Of course, the differences between Mexico and the United States are not imaginary projections but objective realities. Some are quantitative, and can be explained by the social, economic, and historical development of the two countries. The more permanent ones, though also the result of history; are not easily definable or measurable. I have pointed out that they belong to the realm of civilization, that fluid zone of imprecise contours in which are fused and confused ideas and beliefs, institutions and technologies, styles and morals, fashions and churches, the material culture and that evasive reality which we rather inaccurately call peoples. The reality to which we give the name of civilization does not allow of easy definition. It is each society's vision of the world and also its feeling about time; there are nations that are hurrying toward the future, and others whose eyes are fixed on the past. Civilization is a society's style, its way of living and dying. It embraces the erotic and the culinary arts; dancing and burial; courtesy and curses; work and leisure; rituals and festivals; punishments and rewards; dealings with the dead and with the ghosts who people our dreams; attitudes toward women and children, old people and strangers, enemies and allies; eternity and the present; the here and now and the beyond. A civilization is not only a system of values but a world of forms and codes of behavior, rules and exceptions. It is society's visible side-institutions, monuments, works, things-but it is especially its submerged, invisible side: beliefs, desires, fears, repressions, dreams.

The points of the compass have served to locate us in history as well as in space. The East-West duality soon acquired a more symbolic than geographical significance, and became an emblem of the opposition between civilizations. The East-West opposition has always been considered basic and primordial; it alludes to the movement of the sun, and is therefore an image of the direction and meaning of our living and dying The East-West relationship symbolizes two directions, two attitudes, two civilizations. The North-South refers more to the opposition between different ways of life and different sensibilities. The contrasts between North and South can be oppositions within the same civilization.

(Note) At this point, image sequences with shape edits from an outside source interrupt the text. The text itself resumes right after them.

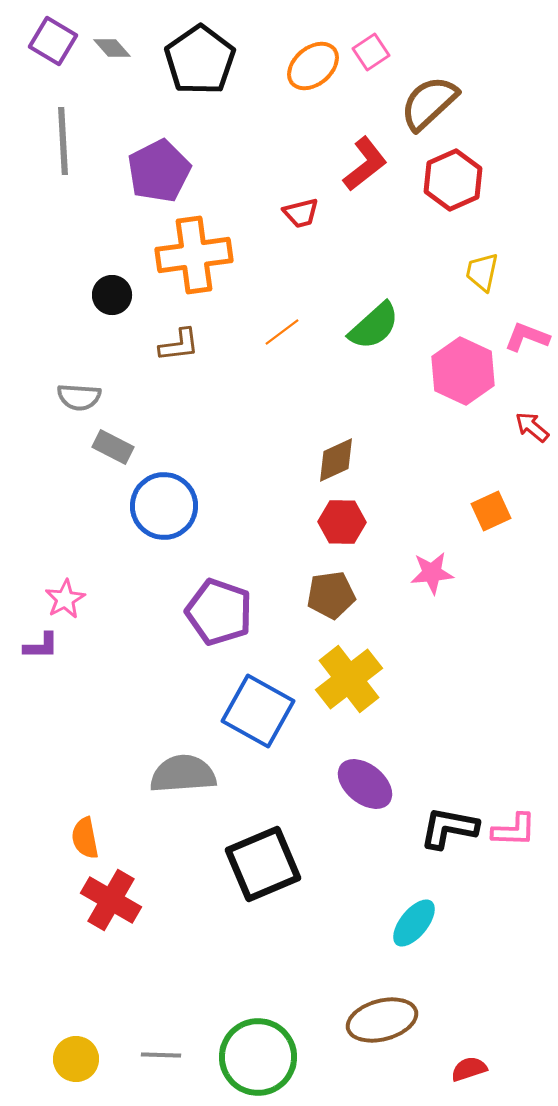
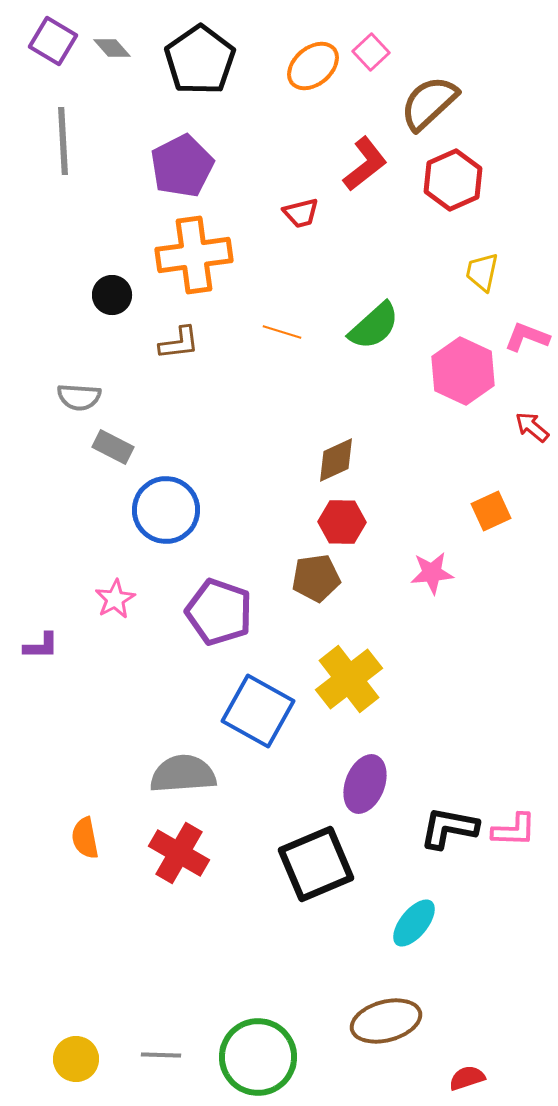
pink square at (371, 52): rotated 9 degrees counterclockwise
purple pentagon at (159, 171): moved 23 px right, 5 px up
orange line at (282, 332): rotated 54 degrees clockwise
brown L-shape at (179, 345): moved 2 px up
blue circle at (164, 506): moved 2 px right, 4 px down
brown pentagon at (331, 595): moved 15 px left, 17 px up
pink star at (65, 599): moved 50 px right
purple ellipse at (365, 784): rotated 72 degrees clockwise
black square at (263, 864): moved 53 px right
red cross at (111, 900): moved 68 px right, 47 px up
brown ellipse at (382, 1020): moved 4 px right, 1 px down
red semicircle at (469, 1069): moved 2 px left, 9 px down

Clearly, the opposition between Mexico and the United States belongs to the North-South duality as much from the geographical as the symbolic point of view. It is an ancient opposition which was already unfolding in pre-Columbian America, so that it antedates the very existence of the United States and Mexico. The northern part of the continent was settled by nomadic, warrior nations; Mesoamerica, on the other hand, was the home of an agricultural civilization, with complex social and political institutions, dominated by warlike theocracies that invented refined and cruel rituals, great art, and vast cosmogonies inspired by a very original vision of time. The great opposition of pre-Columbian America-all that now includes the United States and Mexico-was between different ways of life: nomads and settled peoples, hunters and farmers. This division greatly influenced the later development of the United States and Mexico. The policies of the English and the Spanish toward the Indians were in large part determined by this division; it was not insignificant that the former established themselves in the territory of the nomads and the latter in that of the settled peoples.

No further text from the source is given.